• _Activity_
Apart from the images, the records below need to be copied exactly.

• _Study material_
---+---

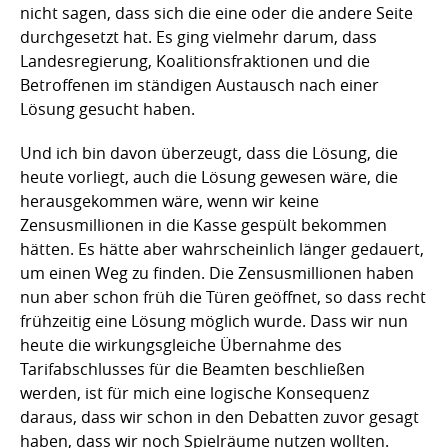
nicht sagen, dass sich die eine oder die andere Seite
durchgesetzt hat. Es ging vielmehr darum, dass
Landesregierung, Koalitionsfraktionen und die
Betroffenen im ständigen Austausch nach einer
Lösung gesucht haben.
Und ich bin davon überzeugt, dass die Lösung, die
heute vorliegt, auch die Lösung gewesen wäre, die
herausgekommen wäre, wenn wir keine
Zensusmillionen in die Kasse gespült bekommen
hätten. Es hätte aber wahrscheinlich länger gedauert,
um einen Weg zu finden. Die Zensusmillionen haben
nun aber schon früh die Türen geöffnet, so dass recht
frühzeitig eine Lösung möglich wurde. Dass wir nun
heute die wirkungsgleiche Übernahme des
Tarifabschlusses für die Beamten beschließen
werden, ist für mich eine logische Konsequenz
daraus, dass wir schon in den Debatten zuvor gesagt
haben, dass wir noch Spielräume nutzen wollten.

---+---

• _Expected answer_
nicht sagen, dass sich die eine oder die andere Seite
durchgesetzt hat. Es ging vielmehr darum, dass
Landesregierung, Koalitionsfraktionen und die
Betroffenen im ständigen Austausch nach einer
Lösung gesucht haben.
Und ich bin davon überzeugt, dass die Lösung, die
heute vorliegt, auch die Lösung gewesen wäre, die
herausgekommen wäre, wenn wir keine
Zensusmillionen in die Kasse gespült bekommen
hätten. Es hätte aber wahrscheinlich länger gedauert,
um einen Weg zu finden. Die Zensusmillionen haben
nun aber schon früh die Türen geöffnet, so dass recht
frühzeitig eine Lösung möglich wurde. Dass wir nun
heute die wirkungsgleiche Übernahme des
Tarifabschlusses für die Beamten beschließen
werden, ist für mich eine logische Konsequenz
daraus, dass wir schon in den Debatten zuvor gesagt
haben, dass wir noch Spielräume nutzen wollten.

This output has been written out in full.